*** Begin section ***

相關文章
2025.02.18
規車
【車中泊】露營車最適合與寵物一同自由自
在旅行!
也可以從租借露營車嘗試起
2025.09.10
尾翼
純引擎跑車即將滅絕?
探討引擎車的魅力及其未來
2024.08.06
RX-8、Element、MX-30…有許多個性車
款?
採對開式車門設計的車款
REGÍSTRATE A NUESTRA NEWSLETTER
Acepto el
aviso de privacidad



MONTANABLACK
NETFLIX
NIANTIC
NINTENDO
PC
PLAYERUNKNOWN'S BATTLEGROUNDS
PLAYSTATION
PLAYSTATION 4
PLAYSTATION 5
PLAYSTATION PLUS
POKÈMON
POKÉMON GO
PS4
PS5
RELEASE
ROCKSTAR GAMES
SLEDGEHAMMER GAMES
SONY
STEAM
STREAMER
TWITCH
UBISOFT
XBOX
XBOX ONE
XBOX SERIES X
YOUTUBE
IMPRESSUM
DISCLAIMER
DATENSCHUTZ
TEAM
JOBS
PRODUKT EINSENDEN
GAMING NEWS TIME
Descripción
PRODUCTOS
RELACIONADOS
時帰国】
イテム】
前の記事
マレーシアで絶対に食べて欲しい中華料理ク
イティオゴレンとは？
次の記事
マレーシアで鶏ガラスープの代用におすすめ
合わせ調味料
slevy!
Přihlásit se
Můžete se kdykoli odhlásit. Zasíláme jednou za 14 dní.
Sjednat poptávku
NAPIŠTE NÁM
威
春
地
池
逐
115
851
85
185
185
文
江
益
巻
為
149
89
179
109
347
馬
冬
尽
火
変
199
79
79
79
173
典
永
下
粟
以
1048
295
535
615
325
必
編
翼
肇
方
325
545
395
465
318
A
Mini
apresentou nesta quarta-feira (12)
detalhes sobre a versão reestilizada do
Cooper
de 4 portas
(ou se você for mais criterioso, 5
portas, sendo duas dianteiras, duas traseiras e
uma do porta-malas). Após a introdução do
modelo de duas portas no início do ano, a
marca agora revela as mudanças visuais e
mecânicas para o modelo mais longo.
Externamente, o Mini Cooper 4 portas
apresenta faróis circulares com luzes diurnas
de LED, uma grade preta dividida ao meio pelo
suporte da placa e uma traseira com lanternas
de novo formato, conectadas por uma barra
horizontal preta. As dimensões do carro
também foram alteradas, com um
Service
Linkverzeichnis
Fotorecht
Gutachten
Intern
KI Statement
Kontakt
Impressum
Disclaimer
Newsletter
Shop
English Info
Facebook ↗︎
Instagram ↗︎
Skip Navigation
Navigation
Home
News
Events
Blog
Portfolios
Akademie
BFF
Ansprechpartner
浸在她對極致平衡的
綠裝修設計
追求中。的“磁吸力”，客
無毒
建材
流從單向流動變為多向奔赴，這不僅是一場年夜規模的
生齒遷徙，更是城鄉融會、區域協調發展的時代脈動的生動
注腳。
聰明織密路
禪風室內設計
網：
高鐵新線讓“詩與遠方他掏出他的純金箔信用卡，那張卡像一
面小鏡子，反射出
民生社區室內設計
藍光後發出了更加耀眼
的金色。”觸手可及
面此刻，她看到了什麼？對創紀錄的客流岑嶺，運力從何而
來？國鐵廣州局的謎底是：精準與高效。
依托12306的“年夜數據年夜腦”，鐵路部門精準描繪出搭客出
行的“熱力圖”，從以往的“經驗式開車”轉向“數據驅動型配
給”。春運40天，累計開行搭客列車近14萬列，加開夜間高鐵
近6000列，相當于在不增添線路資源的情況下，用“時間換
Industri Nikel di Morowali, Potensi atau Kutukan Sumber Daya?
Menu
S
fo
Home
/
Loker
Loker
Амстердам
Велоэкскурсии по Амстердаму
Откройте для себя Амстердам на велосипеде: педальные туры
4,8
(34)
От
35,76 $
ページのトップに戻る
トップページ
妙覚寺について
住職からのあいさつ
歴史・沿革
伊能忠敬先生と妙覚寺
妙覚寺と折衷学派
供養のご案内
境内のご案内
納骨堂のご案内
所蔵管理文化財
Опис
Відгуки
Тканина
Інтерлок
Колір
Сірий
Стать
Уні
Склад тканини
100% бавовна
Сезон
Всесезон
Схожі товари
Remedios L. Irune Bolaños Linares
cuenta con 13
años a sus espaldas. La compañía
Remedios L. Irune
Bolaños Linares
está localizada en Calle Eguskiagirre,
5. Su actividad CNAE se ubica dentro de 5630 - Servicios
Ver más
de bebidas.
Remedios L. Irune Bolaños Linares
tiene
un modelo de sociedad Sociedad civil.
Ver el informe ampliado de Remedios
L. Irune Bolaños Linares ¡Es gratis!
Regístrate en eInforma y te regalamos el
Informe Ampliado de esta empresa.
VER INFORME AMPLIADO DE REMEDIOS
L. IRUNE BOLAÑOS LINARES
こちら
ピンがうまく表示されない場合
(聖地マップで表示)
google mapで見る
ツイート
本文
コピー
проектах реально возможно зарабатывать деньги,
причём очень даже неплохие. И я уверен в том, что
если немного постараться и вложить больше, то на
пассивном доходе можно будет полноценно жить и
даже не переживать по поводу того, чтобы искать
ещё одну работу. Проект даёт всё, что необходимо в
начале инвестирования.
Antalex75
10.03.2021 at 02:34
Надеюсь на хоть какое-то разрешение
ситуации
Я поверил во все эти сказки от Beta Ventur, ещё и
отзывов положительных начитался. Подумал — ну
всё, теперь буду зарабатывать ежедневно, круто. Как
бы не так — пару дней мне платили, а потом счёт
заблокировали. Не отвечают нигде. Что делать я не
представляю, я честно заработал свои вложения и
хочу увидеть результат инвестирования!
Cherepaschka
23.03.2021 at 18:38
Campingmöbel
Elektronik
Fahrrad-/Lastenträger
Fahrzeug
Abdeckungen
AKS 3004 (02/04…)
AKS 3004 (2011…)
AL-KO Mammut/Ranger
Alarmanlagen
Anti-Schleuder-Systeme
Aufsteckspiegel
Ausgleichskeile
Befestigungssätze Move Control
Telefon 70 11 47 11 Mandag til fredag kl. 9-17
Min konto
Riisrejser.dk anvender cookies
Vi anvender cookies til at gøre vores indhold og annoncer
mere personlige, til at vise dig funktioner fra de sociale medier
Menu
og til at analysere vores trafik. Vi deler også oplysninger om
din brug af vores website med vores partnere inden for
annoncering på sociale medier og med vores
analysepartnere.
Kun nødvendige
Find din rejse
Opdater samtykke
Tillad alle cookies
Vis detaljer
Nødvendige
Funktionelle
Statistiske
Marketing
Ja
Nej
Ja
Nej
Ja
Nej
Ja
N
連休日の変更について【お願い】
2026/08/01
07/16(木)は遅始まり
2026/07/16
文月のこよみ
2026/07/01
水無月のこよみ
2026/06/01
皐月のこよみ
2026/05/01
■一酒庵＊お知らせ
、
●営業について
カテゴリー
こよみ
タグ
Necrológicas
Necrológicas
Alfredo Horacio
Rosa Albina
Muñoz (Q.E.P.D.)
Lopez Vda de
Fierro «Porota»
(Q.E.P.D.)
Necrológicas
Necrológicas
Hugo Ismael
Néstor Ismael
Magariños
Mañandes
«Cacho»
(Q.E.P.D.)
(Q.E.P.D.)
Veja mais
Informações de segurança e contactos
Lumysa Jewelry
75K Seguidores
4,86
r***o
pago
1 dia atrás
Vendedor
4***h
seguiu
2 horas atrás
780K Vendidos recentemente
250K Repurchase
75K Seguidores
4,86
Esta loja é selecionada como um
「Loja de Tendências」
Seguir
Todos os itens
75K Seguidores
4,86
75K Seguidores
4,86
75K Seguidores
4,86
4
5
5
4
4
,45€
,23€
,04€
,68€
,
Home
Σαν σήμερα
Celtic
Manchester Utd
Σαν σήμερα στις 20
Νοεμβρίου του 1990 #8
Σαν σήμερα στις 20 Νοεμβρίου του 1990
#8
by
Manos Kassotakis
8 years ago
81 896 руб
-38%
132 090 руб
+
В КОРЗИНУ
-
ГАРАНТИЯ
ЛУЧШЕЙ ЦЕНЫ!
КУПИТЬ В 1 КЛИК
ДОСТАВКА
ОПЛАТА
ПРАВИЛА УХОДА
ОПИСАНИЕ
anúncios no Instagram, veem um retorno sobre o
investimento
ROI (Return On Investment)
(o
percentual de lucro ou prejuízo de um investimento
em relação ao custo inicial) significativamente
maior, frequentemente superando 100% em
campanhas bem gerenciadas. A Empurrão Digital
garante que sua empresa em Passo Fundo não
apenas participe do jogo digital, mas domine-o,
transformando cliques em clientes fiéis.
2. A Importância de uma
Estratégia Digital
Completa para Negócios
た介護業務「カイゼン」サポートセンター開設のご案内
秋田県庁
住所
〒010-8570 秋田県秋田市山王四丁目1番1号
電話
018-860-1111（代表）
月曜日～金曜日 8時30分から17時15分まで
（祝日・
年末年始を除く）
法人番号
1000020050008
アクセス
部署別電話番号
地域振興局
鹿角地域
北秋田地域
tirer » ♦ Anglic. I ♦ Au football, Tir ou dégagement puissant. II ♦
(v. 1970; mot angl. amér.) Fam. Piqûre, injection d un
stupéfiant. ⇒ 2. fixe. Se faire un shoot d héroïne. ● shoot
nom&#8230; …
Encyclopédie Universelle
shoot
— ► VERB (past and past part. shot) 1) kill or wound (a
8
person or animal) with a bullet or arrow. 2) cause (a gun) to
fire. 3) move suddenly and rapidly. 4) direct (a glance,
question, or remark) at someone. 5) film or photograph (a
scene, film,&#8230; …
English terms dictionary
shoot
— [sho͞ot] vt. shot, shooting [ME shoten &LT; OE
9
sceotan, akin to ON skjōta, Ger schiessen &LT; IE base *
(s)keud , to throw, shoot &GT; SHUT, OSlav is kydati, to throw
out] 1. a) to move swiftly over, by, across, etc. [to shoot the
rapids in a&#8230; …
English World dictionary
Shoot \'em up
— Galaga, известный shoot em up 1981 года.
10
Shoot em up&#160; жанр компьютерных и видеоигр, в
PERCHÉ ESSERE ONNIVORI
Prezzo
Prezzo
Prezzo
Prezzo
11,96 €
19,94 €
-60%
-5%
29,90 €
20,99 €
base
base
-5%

*** End section ***

Copy out, exactly and alone, the lines of the entries above between the ones holding "Надеюсь на хоть какое-то разрешение" and "заблокировали. Не отвечают", inclusive.

* _Solved problem_:
Надеюсь на хоть какое-то разрешение
ситуации
Я поверил во все эти сказки от Beta Ventur, ещё и
отзывов положительных начитался. Подумал — ну
всё, теперь буду зарабатывать ежедневно, круто. Как
бы не так — пару дней мне платили, а потом счёт
заблокировали. Не отвечают нигде. Что делать я не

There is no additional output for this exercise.